ServiceNow (NYSE:NOW) shares jumped roughly 4% on Wednesday after Guggenheim analyst John DiFucci raised his rating on the enterprise software company from Neutral to Buy and set a $125 price objective.
DiFucci’s new target, measured against ServiceNow’s most recent closing price of $99.28 on Tuesday, implies a valuation equal to 7.5x EV/NTM Recurring Revenue. Guggenheim acknowledged that this multiple sits at a premium relative to other software-as-a-service peers but argued the premium is warranted given the company’s profitability and growth prospects.
In his note, DiFucci wrote: "We believe current levels present an attractive opportunity for investors to purchase a comfortably profitable stock likely to continue to grow at double digits," calling out anticipated improvement in the important U.S. Federal Government sector as a key positive.

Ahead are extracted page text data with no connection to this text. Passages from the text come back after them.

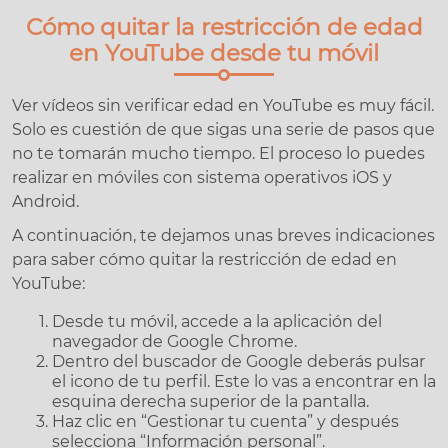
Cómo quitar la restricción de edad
en YouTube desde tu móvil
Ver vídeos sin verificar edad en YouTube es muy fácil.
Solo es cuestión de que sigas una serie de pasos que
no te tomarán mucho tiempo. El proceso lo puedes
realizar en móviles con sistema operativos iOS y
Android.
A continuación, te dejamos unas breves indicaciones
para saber cómo quitar la restricción de edad en
YouTube:
Desde tu móvil, accede a la aplicación del
navegador de Google Chrome.
Dentro del buscador de Google deberás pulsar
el icono de tu perfil. Este lo vas a encontrar en la
esquina derecha superior de la pantalla.
Haz clic en “Gestionar tu cuenta” y después
selecciona “Información personal”.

Guggenheim’s upgrade follows a period of significant underperformance for ServiceNow. Since the firm revised its view from Sell to Neutral in December 2025, the stock has lost 35% of its value. That drop has outpaced the declines in the IGV software index, which fell 16% over the same span, even as the S&P 500 gained 10%.
DiFucci’s stance on AI is cautious. He warned that meaningful AI monetization for ServiceNow is unlikely to materialize in the near term and that risks tied to AI remain "very real." At the same time, Guggenheim stopped short of labeling AI as an existential threat for the company, stating AI would not be ServiceNow’s "death knell."
The firm described ServiceNow as a well-managed company that appears undervalued in the market, even after accounting for thematic risks. Those risks, as noted by Guggenheim, include potential talent migration to AI-native startups and a continued dependence on acquisitions to drive growth - with the Armis deal cited as an example of that acquisitive strategy.
Investors and market participants will likely weigh the upgraded rating and premium valuation against the persistent uncertainties tied to AI adoption, talent dynamics, and acquisition-driven expansion as they evaluate ServiceNow’s stock going forward.